You don't need a computer science background to participate - just a little programming knowledge and some problem solving skills will get you pretty far. Nor do you need a fancy computer; every problem has a solution that completes in at most 15 seconds on ten-year-old hardware.
It's that time of year again, and there's an advent of code, a set of programming puzzles that you can solve every day throughout advent.
I'm trying this, although I've never yet completed a year with other things like life getting in the way, but you can follow my poor python programming if you want
Some will say gluttony is a sin. But not if you’re a CISO. Of course we’re talking about data here. Ingest all the logs, put something to capture data on every endpoint, every router, switch, and firewall. Ingest it into one on-prem SIEM from where you can send data to your cloud-based SIEM, and a smaller subset to your expensive SIEM that charges you per MB.
Acquire all the threat intelligence you can, 5 sources should be the minimum. Subscribe to analyst reports, and call in trusted advisors every 3 months for a planning session.
That way, whenever anyone asks you a question. Especially if they’re an auditor – you can point them to the logs and say, “it’s in there somewhere” wink at them and walk away. It’s always better to have more data, even if it’s a messy mountain in which you can’t find anything, than not enough data.
Just don’t tell your records management person about it. They’re difficult people to deal with.

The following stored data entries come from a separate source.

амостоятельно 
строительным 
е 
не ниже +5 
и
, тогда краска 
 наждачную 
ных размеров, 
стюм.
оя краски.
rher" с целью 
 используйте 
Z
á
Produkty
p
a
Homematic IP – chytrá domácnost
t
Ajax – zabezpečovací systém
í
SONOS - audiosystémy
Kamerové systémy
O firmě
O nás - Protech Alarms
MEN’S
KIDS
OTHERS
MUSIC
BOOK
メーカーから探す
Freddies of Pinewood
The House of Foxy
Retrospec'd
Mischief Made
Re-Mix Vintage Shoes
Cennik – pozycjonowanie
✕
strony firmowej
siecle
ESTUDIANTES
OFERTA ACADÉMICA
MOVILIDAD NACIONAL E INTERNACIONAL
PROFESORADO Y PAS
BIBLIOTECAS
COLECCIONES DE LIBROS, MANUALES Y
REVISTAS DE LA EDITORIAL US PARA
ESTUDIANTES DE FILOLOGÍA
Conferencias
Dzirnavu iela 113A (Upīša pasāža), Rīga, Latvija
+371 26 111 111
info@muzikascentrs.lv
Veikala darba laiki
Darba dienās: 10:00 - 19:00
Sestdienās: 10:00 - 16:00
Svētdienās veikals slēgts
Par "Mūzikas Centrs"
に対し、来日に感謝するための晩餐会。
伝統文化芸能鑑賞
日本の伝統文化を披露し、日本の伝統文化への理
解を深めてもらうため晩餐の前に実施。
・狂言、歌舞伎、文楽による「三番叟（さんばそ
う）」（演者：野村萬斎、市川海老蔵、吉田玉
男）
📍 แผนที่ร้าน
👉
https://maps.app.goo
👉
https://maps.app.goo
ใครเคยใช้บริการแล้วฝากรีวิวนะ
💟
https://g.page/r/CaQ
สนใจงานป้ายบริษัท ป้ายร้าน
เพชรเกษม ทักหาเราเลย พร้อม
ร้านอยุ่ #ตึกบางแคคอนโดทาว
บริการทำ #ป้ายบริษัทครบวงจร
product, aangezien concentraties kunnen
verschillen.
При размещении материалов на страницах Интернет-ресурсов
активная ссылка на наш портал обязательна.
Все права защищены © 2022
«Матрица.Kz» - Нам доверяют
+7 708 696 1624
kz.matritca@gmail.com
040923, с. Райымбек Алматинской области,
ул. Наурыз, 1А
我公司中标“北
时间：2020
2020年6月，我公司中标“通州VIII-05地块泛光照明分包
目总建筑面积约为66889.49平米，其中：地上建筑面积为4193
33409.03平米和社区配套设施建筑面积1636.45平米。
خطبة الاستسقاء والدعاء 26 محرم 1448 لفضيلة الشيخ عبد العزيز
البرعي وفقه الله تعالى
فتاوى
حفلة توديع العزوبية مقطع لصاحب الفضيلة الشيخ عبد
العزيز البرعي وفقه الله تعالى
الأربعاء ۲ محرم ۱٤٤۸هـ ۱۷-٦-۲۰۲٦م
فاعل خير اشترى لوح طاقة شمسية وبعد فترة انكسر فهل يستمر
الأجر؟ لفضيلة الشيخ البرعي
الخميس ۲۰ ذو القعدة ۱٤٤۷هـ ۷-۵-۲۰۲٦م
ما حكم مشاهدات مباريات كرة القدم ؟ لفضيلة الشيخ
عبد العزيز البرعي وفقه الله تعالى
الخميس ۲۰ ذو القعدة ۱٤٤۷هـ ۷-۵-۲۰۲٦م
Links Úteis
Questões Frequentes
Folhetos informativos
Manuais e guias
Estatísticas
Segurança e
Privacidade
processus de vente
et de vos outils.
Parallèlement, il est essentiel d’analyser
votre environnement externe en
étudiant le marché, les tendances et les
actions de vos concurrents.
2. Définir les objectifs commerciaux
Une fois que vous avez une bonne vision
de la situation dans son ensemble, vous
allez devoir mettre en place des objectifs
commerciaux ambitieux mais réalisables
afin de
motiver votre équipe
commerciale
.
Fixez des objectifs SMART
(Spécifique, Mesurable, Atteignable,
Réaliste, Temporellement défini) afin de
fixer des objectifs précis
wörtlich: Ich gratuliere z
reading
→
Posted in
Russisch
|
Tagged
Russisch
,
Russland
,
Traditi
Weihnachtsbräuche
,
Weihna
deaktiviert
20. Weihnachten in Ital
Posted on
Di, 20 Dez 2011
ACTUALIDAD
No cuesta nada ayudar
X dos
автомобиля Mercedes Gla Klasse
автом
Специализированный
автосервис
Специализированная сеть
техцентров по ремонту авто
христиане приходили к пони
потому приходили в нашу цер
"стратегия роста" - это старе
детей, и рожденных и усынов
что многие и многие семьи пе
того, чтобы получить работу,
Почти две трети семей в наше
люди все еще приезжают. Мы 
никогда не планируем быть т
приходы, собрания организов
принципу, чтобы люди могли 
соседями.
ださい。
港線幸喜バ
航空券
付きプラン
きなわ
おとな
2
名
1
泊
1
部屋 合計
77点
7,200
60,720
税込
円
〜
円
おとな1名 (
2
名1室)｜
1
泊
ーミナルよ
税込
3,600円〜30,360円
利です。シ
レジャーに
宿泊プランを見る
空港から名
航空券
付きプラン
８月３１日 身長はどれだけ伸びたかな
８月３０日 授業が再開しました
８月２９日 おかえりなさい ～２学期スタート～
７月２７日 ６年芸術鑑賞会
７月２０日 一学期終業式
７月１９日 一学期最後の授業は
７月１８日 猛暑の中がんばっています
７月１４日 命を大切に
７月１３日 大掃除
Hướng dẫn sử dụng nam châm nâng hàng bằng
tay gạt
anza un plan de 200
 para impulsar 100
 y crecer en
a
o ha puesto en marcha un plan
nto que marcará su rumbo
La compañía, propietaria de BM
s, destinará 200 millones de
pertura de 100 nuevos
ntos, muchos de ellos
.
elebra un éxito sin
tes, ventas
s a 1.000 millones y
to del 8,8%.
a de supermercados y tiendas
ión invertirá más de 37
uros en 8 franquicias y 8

Some of you will know that I'm a fan of Mark Delgarno's Anti-Problem process, in which you state how you would deliberately be bad at something. You can use this to identify the things that you currently do that prevent you solving the problem you actually have, It's a neat psychological trick that leans into peoples desire to be sarcastic and critical of things (or at least, it works in the UK very well in my experience).
Javvad is doing much the same thing here. This description of how to succeed as a CISO is of course tongue in cheek, but it's worth noting from this list, which you are actually doing today, and whether that's working for you. If all your projects are Amber, or your SIEM is petebyte scale with few detections, then maybe what you are setting out to do isn't helping you achieve what you need to do.
You would imagine that with most of our lives having moved online in these panoramic times, and with a sharp increase in news of someone, somewhere getting hacked, we would be a little more cautious about what our sacred passwords are. Unfortunately, a list of the most common passwords in 2021 put out by NordPass will leave you with little hope for humanity.
The top-of-the-class honours went to the password “123456,” having been used 103,170,552 times. Come on, people.
Next in line was “123456789,” which meets the eight character minimum requirement, but not much else in terms of actual security. Apart from more highly hackable number combinations, the top 10 list also has “password” and “qwerty” on it. All of these would take less than a second to breach. While 73 percent of the top 200 passwords from 2020 could be cracked in less than a second, the number has gone up to 84.5 percent in the new list.
People are bad at passwords. This should be a truth that we just accept as security researchers.
The best possible way to deal with this is to remove as many rules as possible, only blocking passwords that are known breached or in the top few passwords. Enable MFA for central passwords, and put in place time delays to prevent brute force attacks.